Find all solutions to the functional equation $f:\mathbb{R}\rightarrow \mathbb{R}$ $$f(x+f(x))=f(x)+x$$ I have no idea how to solve this. I can substitute $x=0$ to obtain $f(f(0))=f(0)$. But other than that I can't make any progress. There are two obvious solutions, namely $f(x)=x$ and $f(x)=-x$. But are there any other solutions?
Thanks in advance.
There are many many solutions. Let $S\subseteq\mathbb R$ be any nonempty subset satisfying $2S\subseteq S$. Pick any function $g:\mathbb R\setminus S\to S$. Let $$ f(x)=\begin{cases} x&\text{if }x\in S\\ g(x)-x&\text{otherwise.} \end{cases} $$ For each $x\in\mathbb R$ we have $f(x)+x\in S$, so $f(f(x)+x)=f(x)+x$.
Even if we require $f$ to be continuous, there are as many solutions as continuous functions on $\mathbb R$. Indeed set $S=\{x\in\mathbb R\mid x\geq0\}$ and pick any continuous function $g:\mathbb R\setminus S\to S$ satisfying $\lim_{x\to0^-}g(x)=0$; then construct $f$ as above.
I want to qualify this by saying I know almost nothing about functional equations, but here's a little gimmick I see here:
$ f : \mathbb{R} \mapsto \mathbb{R} $ defined by
$$ f( f(x) + x) = f(x) + x $$
could be thought of a lot more succinctly as a relation showing that
$ f(c) = c $, for all $ c \in \mathbb{R} $, with $ c = f(x) + x $.
If you consider the entire real line as your domain, then $ f(x) $ has to have a "fixed point" at every value $ f(x) + x $ attains. I think it shouldn't be hard to go on and show that there are only two solutions (so I rescind my comment on your original post).
That's also just my take on what the linked post says, but it's a bit more technical and general.
I'm not sure if we can derive all analytic solutions to this functional equation outside of polynomials, but we can prove that in polynomial space the only possibilities are $f(x) = x$ and $f(x) = -x$
First, let's assume that $f(x) = ax + b$. Then, we have:
$f(x + f(x)) = a(x + f(x)) + b = ax + b + af(x) = f(x) + af(x) = (a+1)f(x)$
Therefore, $f(x + f(x)) = x + f(x) = (a + 1)f(x)$, which means that $x = a \cdot f(x)$
Then, $x = a(ax + b)$, and thus $(a^2-1)x + ab = 0$
This gives us a system of equations: $a^2 - 1 =0$ and $ab=0$
From the first one, $a = \pm 1$, which means $a \neq 0$ and this forces $b = 0$; therefore the only linear solutions to the equation are $f(x) = x$ and $f(x) = -x$.

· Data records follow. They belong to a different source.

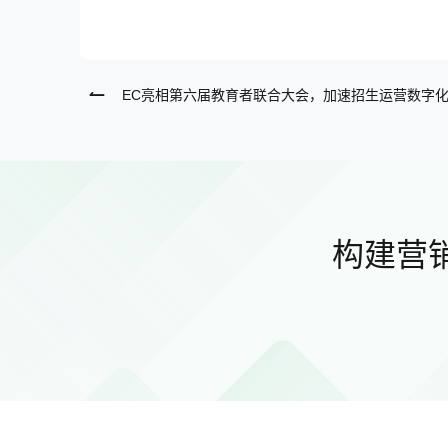
EC亮相第六届教育者联合大会，加速招生运营数字
构建营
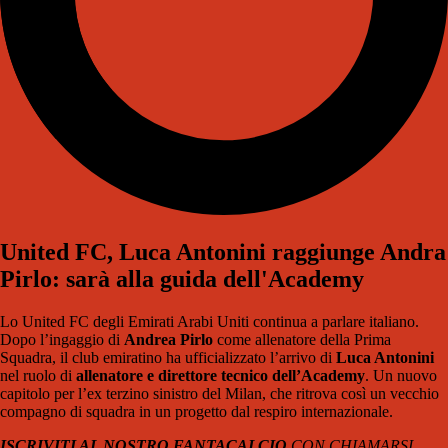
United FC, Luca Antonini raggiunge Andra
Pirlo: sarà alla guida dell'Academy
Lo United FC degli Emirati Arabi Uniti continua a parlare italiano.
Dopo l’ingaggio di
Andrea Pirlo
come allenatore della Prima
Squadra, il club emiratino ha ufficializzato l’arrivo di
Luca Antonini
nel ruolo di
allenatore e direttore tecnico dell’Academy
. Un nuovo
capitolo per l’ex terzino sinistro del Milan, che ritrova così un vecchio
compagno di squadra in un progetto dal respiro internazionale.
ISCRIVITI AL NOSTRO FANTACALCIO
CON CHIAMARSI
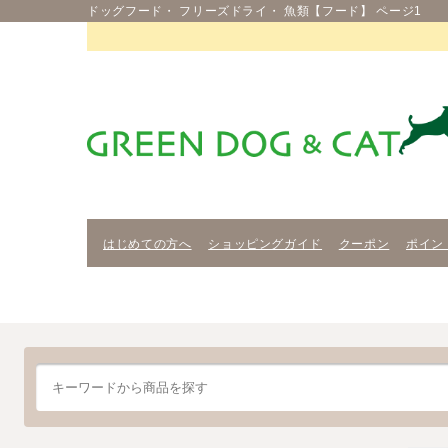
ドッグフード・ フリーズドライ・ 魚類【フード】 ページ1
はじめての方へ
ショッピングガイド
クーポン
ポイン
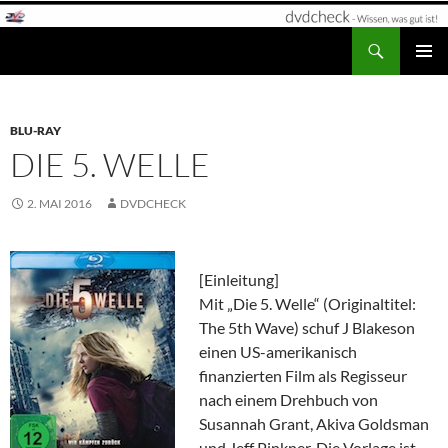
Zum
Inhalt
Suchen
dvdcheck – Wissen, was gut ist!
springen
PRIMÄR
MENÜ
BLU-RAY
DIE 5. WELLE
2. MAI 2016
DVDCHECK
[Einleitung]
Mit „Die 5. Welle“ (Originaltitel:
The 5th Wave) schuf J Blakeson
einen US-amerikanisch
finanzierten Film als Regisseur
nach einem Drehbuch von
Susannah Grant, Akiva Goldsman
und Jeff Pinkner. Die Vorlage ist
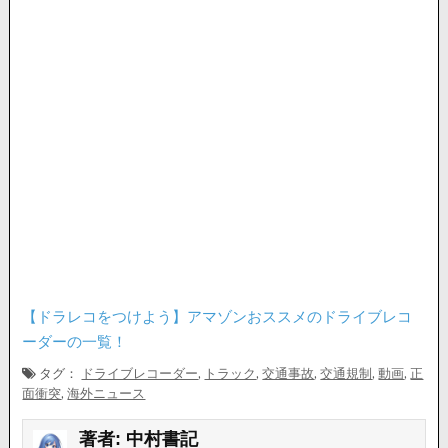
【ドラレコをつけよう】アマゾンおススメのドライブレコ
ーダーの一覧！
タグ：
ドライブレコーダー
,
トラック
,
交通事故
,
交通規制
,
動画
,
正
面衝突
,
海外ニュース
著者:
中村書記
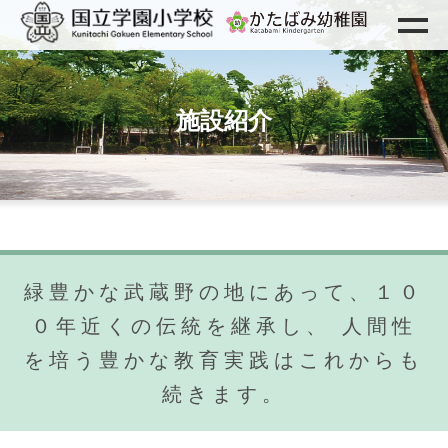
施設紹介
緑豊かな武蔵野の地にあって、１０
０年近くの伝統を継承し、
人間性
を培う豊かな教育実践はこれからも
続きます。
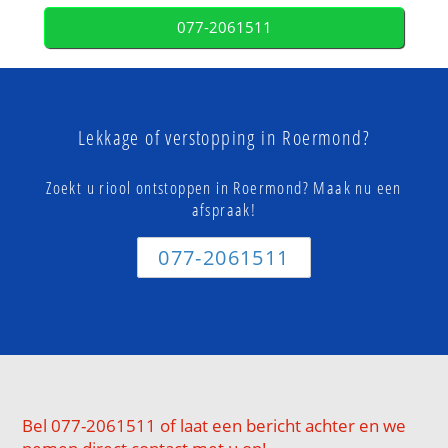
077-2061511
Lekkage of verstopping in Roermond?
Zoekt u riool ontstoppen in Roermond? Maak nu een
afspraak!
077-2061511
Bel 077-2061511 of laat een bericht achter en we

Now, suppose that there are polynomial solutions of degree higher than $1$. This means we can write $f(x) = a_0 + a_1x + a_2x^2 + a_3x^3 + ... a_nx^n$.
Then, $f(x + f(x))$ can be written as $a_0 + a_1(x + f(x)) + a_2(x + f(x))^2 + a_3(x + f(x))^3 + ... a_n(x + f(x))^n$
Now, focus on that last term: $a_n(x + f(x))^n$. The largest term in the polynomial expansion of this term has a degree of $n^2$. However, the degree of $x + f(x)$ is just the degree of $f(x)$, which is $n$; therefore, the only possible solutions happen when these degrees are equal, or simply: $n^2 = n$, which gives the solutions $n = 0$ and $n = 1$, covered by the prior part of this solution. Any degree higher than 1 and we don't have any solutions.
We cannot, unfortunately, expand this idea to cover infinite power series, so I can't provide any other obvious solutions to the equation.